Collected data entries:
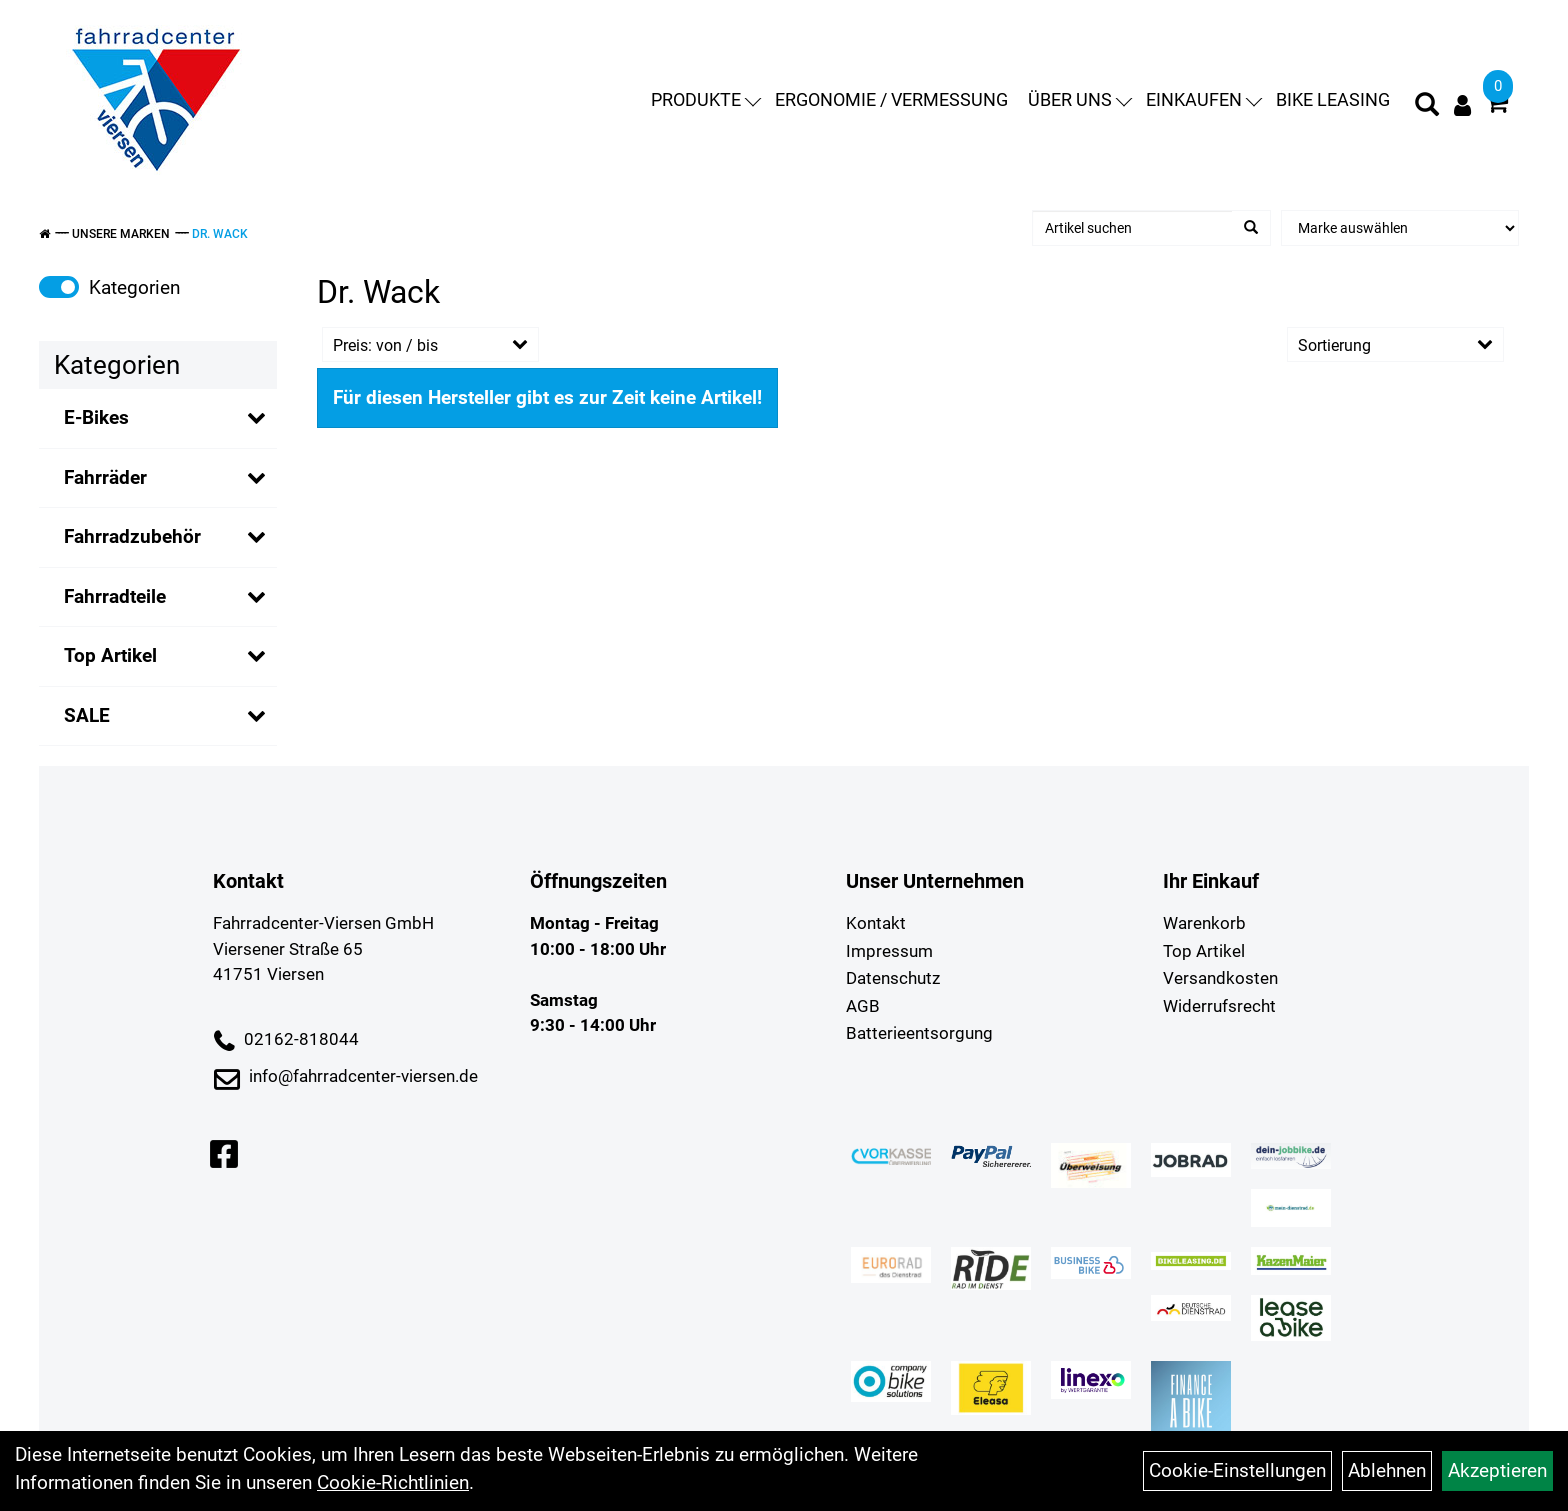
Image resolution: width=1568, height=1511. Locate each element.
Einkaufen (1204, 99)
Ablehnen (1387, 1470)
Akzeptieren (1497, 1470)
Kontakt (876, 923)
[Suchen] (1251, 228)
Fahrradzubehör (132, 536)
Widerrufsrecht (1219, 1006)
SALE (87, 715)
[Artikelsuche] (1427, 107)
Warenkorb (1204, 923)
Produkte (706, 99)
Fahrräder (105, 477)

*EXERCISE DESCRIPTION*. From the line holding "SALE (87, 715)" down to the final line above, quote every line exactly and only those lines.

*SOLUTION TO THE PROBLEM*.
SALE (87, 715)
[Artikelsuche] (1427, 107)
Warenkorb (1204, 923)
Produkte (706, 99)
Fahrräder (105, 477)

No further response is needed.